▸ WHAT IS EXPECTED
The data is to be reproduced in full and without error.

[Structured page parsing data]
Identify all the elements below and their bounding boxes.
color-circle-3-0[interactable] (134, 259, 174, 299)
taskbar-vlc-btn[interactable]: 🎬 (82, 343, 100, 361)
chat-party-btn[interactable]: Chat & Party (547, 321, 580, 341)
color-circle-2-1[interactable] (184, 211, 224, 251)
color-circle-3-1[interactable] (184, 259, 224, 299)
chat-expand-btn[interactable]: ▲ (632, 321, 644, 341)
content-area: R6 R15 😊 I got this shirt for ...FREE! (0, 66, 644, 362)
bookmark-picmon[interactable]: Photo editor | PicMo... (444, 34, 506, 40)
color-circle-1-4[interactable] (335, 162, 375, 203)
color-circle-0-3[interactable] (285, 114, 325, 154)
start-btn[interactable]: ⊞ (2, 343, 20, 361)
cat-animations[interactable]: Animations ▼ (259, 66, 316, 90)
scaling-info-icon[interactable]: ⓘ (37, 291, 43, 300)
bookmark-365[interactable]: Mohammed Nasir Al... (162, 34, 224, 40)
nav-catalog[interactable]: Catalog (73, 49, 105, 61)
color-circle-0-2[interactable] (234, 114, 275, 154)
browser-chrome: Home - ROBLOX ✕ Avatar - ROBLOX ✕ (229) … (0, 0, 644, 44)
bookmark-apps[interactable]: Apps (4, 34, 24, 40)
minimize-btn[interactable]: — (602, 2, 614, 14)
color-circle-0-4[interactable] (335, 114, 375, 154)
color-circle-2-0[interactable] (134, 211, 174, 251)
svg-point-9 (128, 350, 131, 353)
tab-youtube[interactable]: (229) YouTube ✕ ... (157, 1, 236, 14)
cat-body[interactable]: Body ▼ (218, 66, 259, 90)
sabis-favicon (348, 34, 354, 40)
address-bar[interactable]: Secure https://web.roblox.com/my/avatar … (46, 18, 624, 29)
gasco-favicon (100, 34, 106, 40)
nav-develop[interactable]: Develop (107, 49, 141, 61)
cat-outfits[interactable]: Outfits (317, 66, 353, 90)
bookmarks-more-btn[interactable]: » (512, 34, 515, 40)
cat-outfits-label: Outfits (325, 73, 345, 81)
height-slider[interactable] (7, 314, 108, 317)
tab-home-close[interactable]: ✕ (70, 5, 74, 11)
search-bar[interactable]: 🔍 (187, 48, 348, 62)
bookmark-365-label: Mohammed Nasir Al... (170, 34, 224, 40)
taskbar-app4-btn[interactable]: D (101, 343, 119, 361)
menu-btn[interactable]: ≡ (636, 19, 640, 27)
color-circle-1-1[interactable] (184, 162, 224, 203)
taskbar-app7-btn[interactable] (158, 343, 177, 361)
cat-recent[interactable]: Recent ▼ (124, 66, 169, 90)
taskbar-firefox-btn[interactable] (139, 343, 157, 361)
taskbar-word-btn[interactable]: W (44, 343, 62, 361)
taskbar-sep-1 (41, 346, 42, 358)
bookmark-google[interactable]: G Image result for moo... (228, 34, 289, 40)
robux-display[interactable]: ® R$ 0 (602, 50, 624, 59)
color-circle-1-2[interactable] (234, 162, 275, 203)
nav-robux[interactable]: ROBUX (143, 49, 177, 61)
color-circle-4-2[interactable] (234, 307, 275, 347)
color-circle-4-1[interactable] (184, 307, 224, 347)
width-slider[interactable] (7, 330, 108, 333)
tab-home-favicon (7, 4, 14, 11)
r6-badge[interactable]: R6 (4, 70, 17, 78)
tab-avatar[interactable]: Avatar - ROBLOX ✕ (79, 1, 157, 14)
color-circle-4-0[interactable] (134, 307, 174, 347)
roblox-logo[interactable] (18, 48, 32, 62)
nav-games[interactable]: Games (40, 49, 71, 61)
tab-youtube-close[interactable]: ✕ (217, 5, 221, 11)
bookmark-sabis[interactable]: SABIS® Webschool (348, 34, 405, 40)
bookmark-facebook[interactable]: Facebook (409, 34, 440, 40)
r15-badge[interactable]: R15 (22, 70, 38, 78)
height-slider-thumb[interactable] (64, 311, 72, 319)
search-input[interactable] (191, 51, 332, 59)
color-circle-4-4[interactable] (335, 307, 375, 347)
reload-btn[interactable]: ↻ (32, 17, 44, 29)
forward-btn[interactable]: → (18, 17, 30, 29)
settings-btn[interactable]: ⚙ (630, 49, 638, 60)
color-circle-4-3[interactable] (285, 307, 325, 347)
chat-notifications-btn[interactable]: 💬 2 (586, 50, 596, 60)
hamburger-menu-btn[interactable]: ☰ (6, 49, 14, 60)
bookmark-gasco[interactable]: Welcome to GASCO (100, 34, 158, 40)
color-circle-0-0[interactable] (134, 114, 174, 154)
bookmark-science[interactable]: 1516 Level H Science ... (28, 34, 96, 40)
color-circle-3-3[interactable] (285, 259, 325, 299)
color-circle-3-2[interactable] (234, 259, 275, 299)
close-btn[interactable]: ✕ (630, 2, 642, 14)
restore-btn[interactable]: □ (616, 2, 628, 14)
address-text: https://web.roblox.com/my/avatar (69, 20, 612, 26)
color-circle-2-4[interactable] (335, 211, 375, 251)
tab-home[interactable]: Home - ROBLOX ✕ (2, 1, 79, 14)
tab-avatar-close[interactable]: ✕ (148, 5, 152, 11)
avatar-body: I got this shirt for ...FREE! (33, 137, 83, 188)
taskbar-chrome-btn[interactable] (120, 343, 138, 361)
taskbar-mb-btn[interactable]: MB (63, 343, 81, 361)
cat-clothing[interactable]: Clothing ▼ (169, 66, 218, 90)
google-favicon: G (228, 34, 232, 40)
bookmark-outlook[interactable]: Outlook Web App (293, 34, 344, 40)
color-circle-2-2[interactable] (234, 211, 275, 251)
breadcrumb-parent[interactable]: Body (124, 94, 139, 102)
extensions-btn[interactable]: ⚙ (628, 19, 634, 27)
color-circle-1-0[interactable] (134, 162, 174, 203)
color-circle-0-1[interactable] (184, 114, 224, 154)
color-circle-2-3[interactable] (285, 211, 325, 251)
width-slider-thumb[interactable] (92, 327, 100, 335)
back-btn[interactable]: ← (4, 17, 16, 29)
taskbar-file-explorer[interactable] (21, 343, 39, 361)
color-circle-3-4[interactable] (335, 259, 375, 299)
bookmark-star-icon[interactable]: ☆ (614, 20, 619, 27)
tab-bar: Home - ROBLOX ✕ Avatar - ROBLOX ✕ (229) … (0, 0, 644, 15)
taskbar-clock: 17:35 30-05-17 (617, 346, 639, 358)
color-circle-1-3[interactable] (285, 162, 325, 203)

▸ ANSWER SECTION
Identify all the elements below and their bounding boxes.
color-circle-3-0[interactable] (134, 259, 174, 299)
taskbar-vlc-btn[interactable]: 🎬 (82, 343, 100, 361)
chat-party-btn[interactable]: Chat & Party (547, 321, 580, 341)
color-circle-2-1[interactable] (184, 211, 224, 251)
color-circle-3-1[interactable] (184, 259, 224, 299)
chat-expand-btn[interactable]: ▲ (632, 321, 644, 341)
content-area: R6 R15 😊 I got this shirt for ...FREE! (0, 66, 644, 362)
bookmark-picmon[interactable]: Photo editor | PicMo... (444, 34, 506, 40)
color-circle-1-4[interactable] (335, 162, 375, 203)
color-circle-0-3[interactable] (285, 114, 325, 154)
start-btn[interactable]: ⊞ (2, 343, 20, 361)
cat-animations[interactable]: Animations ▼ (259, 66, 316, 90)
scaling-info-icon[interactable]: ⓘ (37, 291, 43, 300)
bookmark-365[interactable]: Mohammed Nasir Al... (162, 34, 224, 40)
nav-catalog[interactable]: Catalog (73, 49, 105, 61)
color-circle-0-2[interactable] (234, 114, 275, 154)
browser-chrome: Home - ROBLOX ✕ Avatar - ROBLOX ✕ (229) … (0, 0, 644, 44)
bookmark-apps[interactable]: Apps (4, 34, 24, 40)
minimize-btn[interactable]: — (602, 2, 614, 14)
color-circle-0-4[interactable] (335, 114, 375, 154)
color-circle-2-0[interactable] (134, 211, 174, 251)
svg-point-9 (128, 350, 131, 353)
tab-youtube[interactable]: (229) YouTube ✕ ... (157, 1, 236, 14)
cat-body[interactable]: Body ▼ (218, 66, 259, 90)
sabis-favicon (348, 34, 354, 40)
address-bar[interactable]: Secure https://web.roblox.com/my/avatar … (46, 18, 624, 29)
gasco-favicon (100, 34, 106, 40)
nav-develop[interactable]: Develop (107, 49, 141, 61)
cat-outfits[interactable]: Outfits (317, 66, 353, 90)
bookmarks-more-btn[interactable]: » (512, 34, 515, 40)
cat-outfits-label: Outfits (325, 73, 345, 81)
height-slider[interactable] (7, 314, 108, 317)
tab-home-close[interactable]: ✕ (70, 5, 74, 11)
search-bar[interactable]: 🔍 (187, 48, 348, 62)
bookmark-365-label: Mohammed Nasir Al... (170, 34, 224, 40)
taskbar-app4-btn[interactable]: D (101, 343, 119, 361)
menu-btn[interactable]: ≡ (636, 19, 640, 27)
color-circle-1-1[interactable] (184, 162, 224, 203)
taskbar-app7-btn[interactable] (158, 343, 177, 361)
cat-recent[interactable]: Recent ▼ (124, 66, 169, 90)
taskbar-firefox-btn[interactable] (139, 343, 157, 361)
taskbar-word-btn[interactable]: W (44, 343, 62, 361)
taskbar-sep-1 (41, 346, 42, 358)
bookmark-google[interactable]: G Image result for moo... (228, 34, 289, 40)
robux-display[interactable]: ® R$ 0 (602, 50, 624, 59)
color-circle-1-2[interactable] (234, 162, 275, 203)
nav-robux[interactable]: ROBUX (143, 49, 177, 61)
color-circle-4-2[interactable] (234, 307, 275, 347)
color-circle-4-1[interactable] (184, 307, 224, 347)
width-slider[interactable] (7, 330, 108, 333)
tab-home-favicon (7, 4, 14, 11)
r6-badge[interactable]: R6 (4, 70, 17, 78)
tab-avatar[interactable]: Avatar - ROBLOX ✕ (79, 1, 157, 14)
color-circle-4-0[interactable] (134, 307, 174, 347)
roblox-logo[interactable] (18, 48, 32, 62)
nav-games[interactable]: Games (40, 49, 71, 61)
tab-youtube-close[interactable]: ✕ (217, 5, 221, 11)
bookmark-sabis[interactable]: SABIS® Webschool (348, 34, 405, 40)
bookmark-facebook[interactable]: Facebook (409, 34, 440, 40)
r15-badge[interactable]: R15 (22, 70, 38, 78)
height-slider-thumb[interactable] (64, 311, 72, 319)
search-input[interactable] (191, 51, 332, 59)
color-circle-4-4[interactable] (335, 307, 375, 347)
reload-btn[interactable]: ↻ (32, 17, 44, 29)
forward-btn[interactable]: → (18, 17, 30, 29)
settings-btn[interactable]: ⚙ (630, 49, 638, 60)
color-circle-4-3[interactable] (285, 307, 325, 347)
chat-notifications-btn[interactable]: 💬 2 (586, 50, 596, 60)
hamburger-menu-btn[interactable]: ☰ (6, 49, 14, 60)
bookmark-gasco[interactable]: Welcome to GASCO (100, 34, 158, 40)
color-circle-0-0[interactable] (134, 114, 174, 154)
bookmark-science[interactable]: 1516 Level H Science ... (28, 34, 96, 40)
color-circle-3-3[interactable] (285, 259, 325, 299)
color-circle-3-2[interactable] (234, 259, 275, 299)
close-btn[interactable]: ✕ (630, 2, 642, 14)
restore-btn[interactable]: □ (616, 2, 628, 14)
address-text: https://web.roblox.com/my/avatar (69, 20, 612, 26)
color-circle-2-4[interactable] (335, 211, 375, 251)
tab-home[interactable]: Home - ROBLOX ✕ (2, 1, 79, 14)
tab-avatar-close[interactable]: ✕ (148, 5, 152, 11)
avatar-body: I got this shirt for ...FREE! (33, 137, 83, 188)
taskbar-chrome-btn[interactable] (120, 343, 138, 361)
taskbar-mb-btn[interactable]: MB (63, 343, 81, 361)
cat-clothing[interactable]: Clothing ▼ (169, 66, 218, 90)
google-favicon: G (228, 34, 232, 40)
bookmark-outlook[interactable]: Outlook Web App (293, 34, 344, 40)
color-circle-2-2[interactable] (234, 211, 275, 251)
breadcrumb-parent[interactable]: Body (124, 94, 139, 102)
extensions-btn[interactable]: ⚙ (628, 19, 634, 27)
color-circle-1-0[interactable] (134, 162, 174, 203)
color-circle-0-1[interactable] (184, 114, 224, 154)
color-circle-2-3[interactable] (285, 211, 325, 251)
width-slider-thumb[interactable] (92, 327, 100, 335)
back-btn[interactable]: ← (4, 17, 16, 29)
taskbar-file-explorer[interactable] (21, 343, 39, 361)
color-circle-3-4[interactable] (335, 259, 375, 299)
bookmark-star-icon[interactable]: ☆ (614, 20, 619, 27)
tab-bar: Home - ROBLOX ✕ Avatar - ROBLOX ✕ (229) … (0, 0, 644, 15)
taskbar-clock: 17:35 30-05-17 (617, 346, 639, 358)
color-circle-1-3[interactable] (285, 162, 325, 203)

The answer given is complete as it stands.